Due to the fact that our methodology uses different testing sets for each gene and tumor type combination, the evaluation of experimental saturation mutagenesis assays might change depending on the tumor type. Even if the score yielded by the assay and used throughout the testing is the same across models for a given gene, the fact that the observed and randomized mutations in the test set are not the same implies that there will be some differences. Whether these differences are biologically meaningful is something we must be looking into in the future.
The evaluation of bioinformatic scores allowed us to compare the boostDM performance across a rich set of gene tumor type models, potentially the 736 gene tumor type combinations corresponding to high-quality models according to our model selection criteria. For a high proportion of gene and tumor type models and scores the comparisons were robust enough, with some exceptions where the number of mutations was insufficient to draw any conclusions.

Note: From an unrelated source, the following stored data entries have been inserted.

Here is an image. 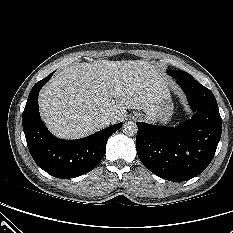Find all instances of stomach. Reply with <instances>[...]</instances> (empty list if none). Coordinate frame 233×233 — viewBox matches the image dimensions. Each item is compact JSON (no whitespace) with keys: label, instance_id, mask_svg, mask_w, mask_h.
Masks as SVG:
<instances>
[{"label":"stomach","instance_id":"stomach-1","mask_svg":"<svg viewBox=\"0 0 233 233\" xmlns=\"http://www.w3.org/2000/svg\"><path fill=\"white\" fill-rule=\"evenodd\" d=\"M173 114V103L169 92L159 101L156 111V120L159 123L167 124Z\"/></svg>","mask_w":233,"mask_h":233}]
</instances>
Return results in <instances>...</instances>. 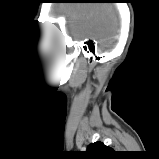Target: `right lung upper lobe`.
I'll return each instance as SVG.
<instances>
[{
  "mask_svg": "<svg viewBox=\"0 0 159 159\" xmlns=\"http://www.w3.org/2000/svg\"><path fill=\"white\" fill-rule=\"evenodd\" d=\"M108 152H113V150L101 142L92 143L87 147V154L94 159H103Z\"/></svg>",
  "mask_w": 159,
  "mask_h": 159,
  "instance_id": "1",
  "label": "right lung upper lobe"
}]
</instances>
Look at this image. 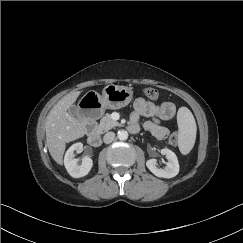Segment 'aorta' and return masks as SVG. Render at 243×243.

We divided the set of bioinformatic scores into three broad classes: classical pathogenicity scores and meta-scores thereof (CADD, FATHMM, MetaLR, MetaRNN, MutationAssessor, PROVEAN, Polyphen2, REVEL, SIFT, VEST4); recently proposed pathogenicity scores derived from deep generative models (EVE, AlphaMissense, ESM1b); and CHASMplus, which is a cancer-specific pathogenicity score bound to conduct the same classification task sought by boostDM.
In general, boostDM performs similarly or better than the rest of bioinformatic scores, with few exceptions on a gene and tumor type specific basis. Among the bioinformatic scores analyzed, CHASMplus was the one that performed closest to boostDM’s performance for a number of gene and tumor type combinations.